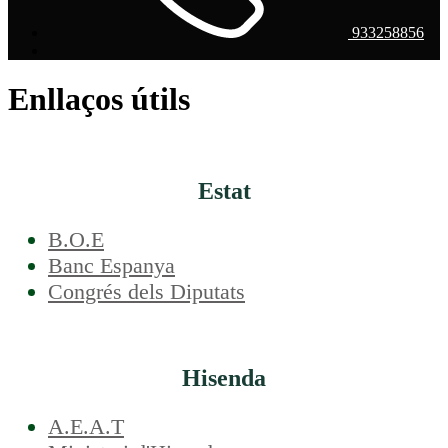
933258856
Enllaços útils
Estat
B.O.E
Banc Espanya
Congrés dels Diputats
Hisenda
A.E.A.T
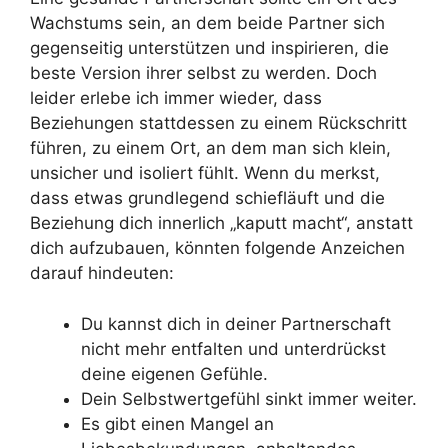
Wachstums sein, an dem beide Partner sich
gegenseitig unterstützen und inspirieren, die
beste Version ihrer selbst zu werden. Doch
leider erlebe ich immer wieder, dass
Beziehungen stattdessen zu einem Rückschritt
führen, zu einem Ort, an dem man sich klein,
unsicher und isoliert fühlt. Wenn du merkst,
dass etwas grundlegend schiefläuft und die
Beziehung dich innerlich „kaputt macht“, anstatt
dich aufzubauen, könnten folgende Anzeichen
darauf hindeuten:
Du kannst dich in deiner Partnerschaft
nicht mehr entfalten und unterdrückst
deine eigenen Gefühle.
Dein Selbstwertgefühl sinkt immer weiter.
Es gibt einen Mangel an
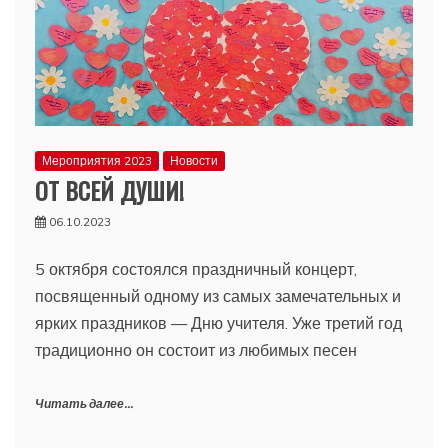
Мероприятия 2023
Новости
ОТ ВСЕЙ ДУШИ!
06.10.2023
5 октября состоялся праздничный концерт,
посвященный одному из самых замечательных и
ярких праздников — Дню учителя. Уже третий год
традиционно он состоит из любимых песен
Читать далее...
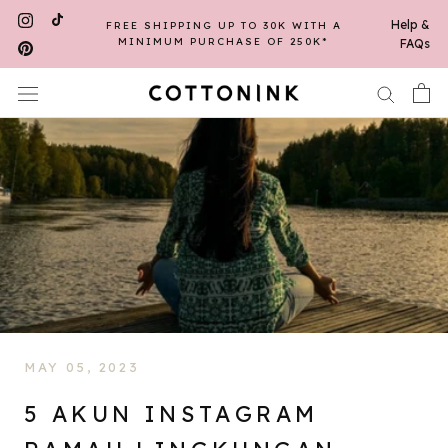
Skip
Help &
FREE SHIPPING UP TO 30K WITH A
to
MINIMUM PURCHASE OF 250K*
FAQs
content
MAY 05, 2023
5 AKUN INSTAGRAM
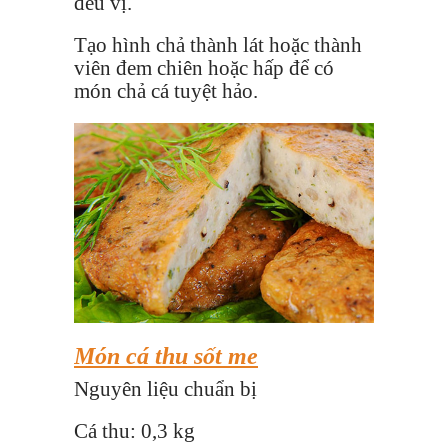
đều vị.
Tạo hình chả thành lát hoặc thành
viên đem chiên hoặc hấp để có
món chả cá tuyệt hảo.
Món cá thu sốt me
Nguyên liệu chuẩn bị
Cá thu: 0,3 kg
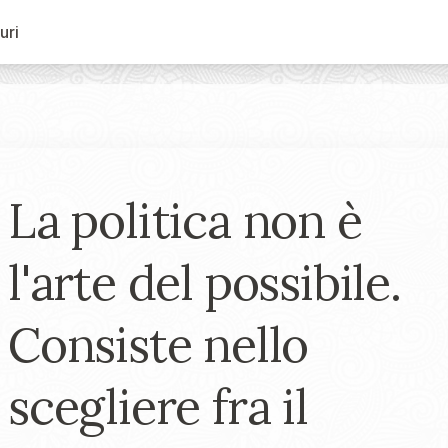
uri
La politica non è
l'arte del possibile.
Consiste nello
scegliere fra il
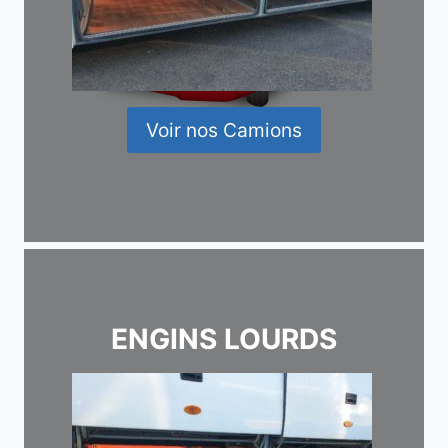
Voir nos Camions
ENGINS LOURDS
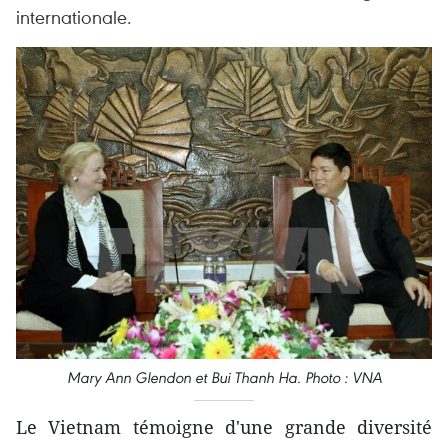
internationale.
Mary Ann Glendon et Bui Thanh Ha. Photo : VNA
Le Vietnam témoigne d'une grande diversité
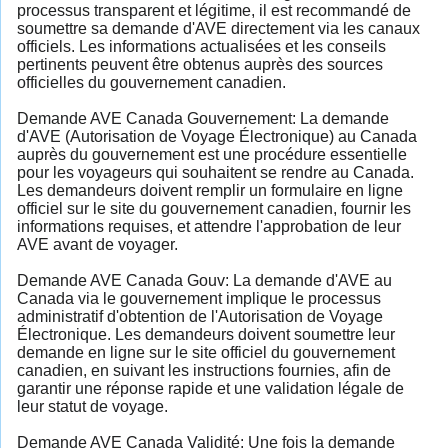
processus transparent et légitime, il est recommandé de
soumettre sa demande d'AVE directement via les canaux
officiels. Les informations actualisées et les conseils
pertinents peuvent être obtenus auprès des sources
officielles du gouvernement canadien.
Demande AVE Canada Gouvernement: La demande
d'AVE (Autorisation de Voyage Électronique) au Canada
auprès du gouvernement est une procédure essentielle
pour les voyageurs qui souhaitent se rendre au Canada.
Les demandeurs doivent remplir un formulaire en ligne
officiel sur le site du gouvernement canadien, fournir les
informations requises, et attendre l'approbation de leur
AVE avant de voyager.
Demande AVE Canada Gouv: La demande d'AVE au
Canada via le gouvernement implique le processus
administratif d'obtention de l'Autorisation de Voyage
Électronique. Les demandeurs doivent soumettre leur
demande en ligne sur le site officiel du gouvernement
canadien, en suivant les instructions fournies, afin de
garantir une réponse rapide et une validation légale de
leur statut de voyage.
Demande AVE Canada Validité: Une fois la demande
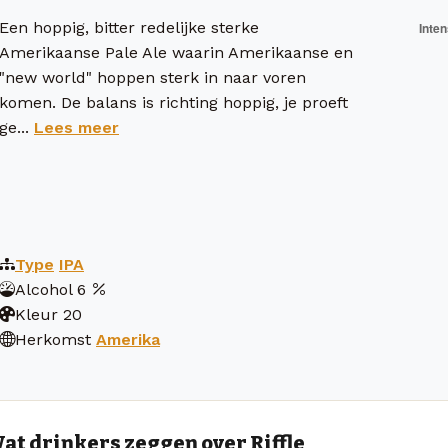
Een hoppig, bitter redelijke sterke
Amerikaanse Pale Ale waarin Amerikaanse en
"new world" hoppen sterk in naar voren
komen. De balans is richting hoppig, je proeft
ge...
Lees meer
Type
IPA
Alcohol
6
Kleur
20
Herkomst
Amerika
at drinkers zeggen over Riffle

------------------------

Your task is to return every entry exactly as it was written, with the pictures removed.

933258856
Enllaços útils
Estat
B.O.E
Banc Espanya
Congrés dels Diputats
Hisenda
A.E.A.T
Wachstums sein, an dem beide Partner sich
gegenseitig unterstützen und inspirieren, die
beste Version ihrer selbst zu werden. Doch
leider erlebe ich immer wieder, dass
Beziehungen stattdessen zu einem Rückschritt
führen, zu einem Ort, an dem man sich klein,
unsicher und isoliert fühlt. Wenn du merkst,
dass etwas grundlegend schiefläuft und die
Beziehung dich innerlich „kaputt macht“, anstatt
dich aufzubauen, könnten folgende Anzeichen
darauf hindeuten:
Du kannst dich in deiner Partnerschaft
nicht mehr entfalten und unterdrückst
deine eigenen Gefühle.
Dein Selbstwertgefühl sinkt immer weiter.
Es gibt einen Mangel an
Мероприятия 2023
Новости
ОТ ВСЕЙ ДУШИ!
06.10.2023
5 октября состоялся праздничный концерт,
посвященный одному из самых замечательных и
ярких праздников — Дню учителя. Уже третий год
традиционно он состоит из любимых песен
Читать далее...
Skip
Help &
FREE SHIPPING UP TO 30K WITH A
to
MINIMUM PURCHASE OF 250K*
FAQs
content
MAY 05, 2023
5 AKUN INSTAGRAM
đều vị.
Tạo hình chả thành lát hoặc thành
viên đem chiên hoặc hấp để có
món chả cá tuyệt hảo.
Món cá thu sốt me
Nguyên liệu chuẩn bị
Cá thu: 0,3 kg
uri
La politica non è
l'arte del possibile.
Consiste nello
scegliere fra il
Voir nos Camions
ENGINS LOURDS
internationale.
Mary Ann Glendon et Bui Thanh Ha. Photo : VNA
Le Vietnam témoigne d'une grande diversité
processus transparent et légitime, il est recommandé de
soumettre sa demande d'AVE directement via les canaux
officiels. Les informations actualisées et les conseils
pertinents peuvent être obtenus auprès des sources
officielles du gouvernement canadien.
Demande AVE Canada Gouvernement: La demande
d'AVE (Autorisation de Voyage Électronique) au Canada
auprès du gouvernement est une procédure essentielle
pour les voyageurs qui souhaitent se rendre au Canada.
Les demandeurs doivent remplir un formulaire en ligne
officiel sur le site du gouvernement canadien, fournir les
informations requises, et attendre l'approbation de leur
AVE avant de voyager.
Demande AVE Canada Gouv: La demande d'AVE au
Canada via le gouvernement implique le processus
administratif d'obtention de l'Autorisation de Voyage
Électronique. Les demandeurs doivent soumettre leur
demande en ligne sur le site officiel du gouvernement
canadien, en suivant les instructions fournies, afin de
garantir une réponse rapide et une validation légale de
leur statut de voyage.
Demande AVE Canada Validité: Une fois la demande
Een hoppig, bitter redelijke sterke
Amerikaanse Pale Ale waarin Amerikaanse en
"new world" hoppen sterk in naar voren
komen. De balans is richting hoppig, je proeft
ge...
Lees meer
Type
IPA
Alcohol
6
Kleur
20
Herkomst
Amerika
at drinkers zeggen over Riffle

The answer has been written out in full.